(Data to use):

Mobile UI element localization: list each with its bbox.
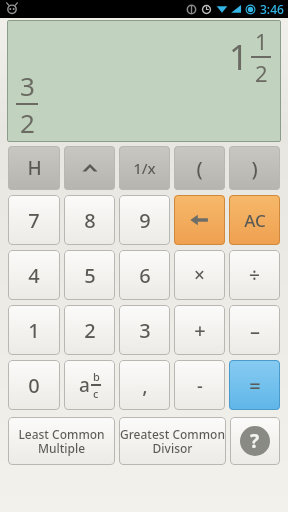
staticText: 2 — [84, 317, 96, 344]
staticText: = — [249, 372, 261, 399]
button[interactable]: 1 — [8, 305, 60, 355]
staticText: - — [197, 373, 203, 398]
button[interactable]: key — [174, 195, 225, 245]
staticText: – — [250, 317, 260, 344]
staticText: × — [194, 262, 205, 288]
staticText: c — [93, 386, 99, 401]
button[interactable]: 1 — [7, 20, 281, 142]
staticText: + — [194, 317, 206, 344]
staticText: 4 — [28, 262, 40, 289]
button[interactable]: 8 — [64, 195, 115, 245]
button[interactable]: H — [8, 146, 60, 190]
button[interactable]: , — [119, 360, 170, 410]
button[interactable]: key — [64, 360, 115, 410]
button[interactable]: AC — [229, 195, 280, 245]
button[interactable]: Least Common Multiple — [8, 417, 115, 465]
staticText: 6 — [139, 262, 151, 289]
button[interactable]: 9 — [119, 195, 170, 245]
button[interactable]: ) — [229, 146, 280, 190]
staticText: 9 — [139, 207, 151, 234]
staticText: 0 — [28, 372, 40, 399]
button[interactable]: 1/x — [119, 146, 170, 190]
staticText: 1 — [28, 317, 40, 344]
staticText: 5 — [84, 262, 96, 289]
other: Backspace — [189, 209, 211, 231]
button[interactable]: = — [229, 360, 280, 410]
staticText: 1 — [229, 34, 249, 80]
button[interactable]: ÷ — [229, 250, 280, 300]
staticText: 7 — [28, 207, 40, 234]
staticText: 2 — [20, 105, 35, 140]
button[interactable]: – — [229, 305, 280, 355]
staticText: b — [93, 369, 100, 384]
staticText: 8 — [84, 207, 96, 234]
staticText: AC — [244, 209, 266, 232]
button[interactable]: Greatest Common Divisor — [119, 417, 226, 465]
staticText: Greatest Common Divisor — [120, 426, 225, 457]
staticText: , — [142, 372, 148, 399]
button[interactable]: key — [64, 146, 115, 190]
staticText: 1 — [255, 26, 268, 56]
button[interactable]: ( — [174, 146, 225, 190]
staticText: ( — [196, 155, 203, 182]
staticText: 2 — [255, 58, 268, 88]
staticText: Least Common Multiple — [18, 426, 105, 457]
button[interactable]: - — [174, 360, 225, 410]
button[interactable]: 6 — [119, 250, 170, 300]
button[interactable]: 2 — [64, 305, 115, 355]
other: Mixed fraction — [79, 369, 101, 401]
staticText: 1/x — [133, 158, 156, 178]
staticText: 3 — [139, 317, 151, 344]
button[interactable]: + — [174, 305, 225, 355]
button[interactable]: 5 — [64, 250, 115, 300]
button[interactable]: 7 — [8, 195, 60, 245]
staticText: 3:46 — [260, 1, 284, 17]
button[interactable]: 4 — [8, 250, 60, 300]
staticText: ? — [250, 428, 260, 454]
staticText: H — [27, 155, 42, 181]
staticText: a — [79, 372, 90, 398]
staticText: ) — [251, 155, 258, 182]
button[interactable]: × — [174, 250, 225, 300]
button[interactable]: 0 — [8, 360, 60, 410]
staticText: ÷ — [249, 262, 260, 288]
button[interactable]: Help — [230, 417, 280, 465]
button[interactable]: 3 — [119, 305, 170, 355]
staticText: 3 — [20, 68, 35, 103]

(Work item): Look through the material and copy each line that has "other".

(Solved exercise):
other: Backspace — [189, 209, 211, 231]
other: Mixed fraction — [79, 369, 101, 401]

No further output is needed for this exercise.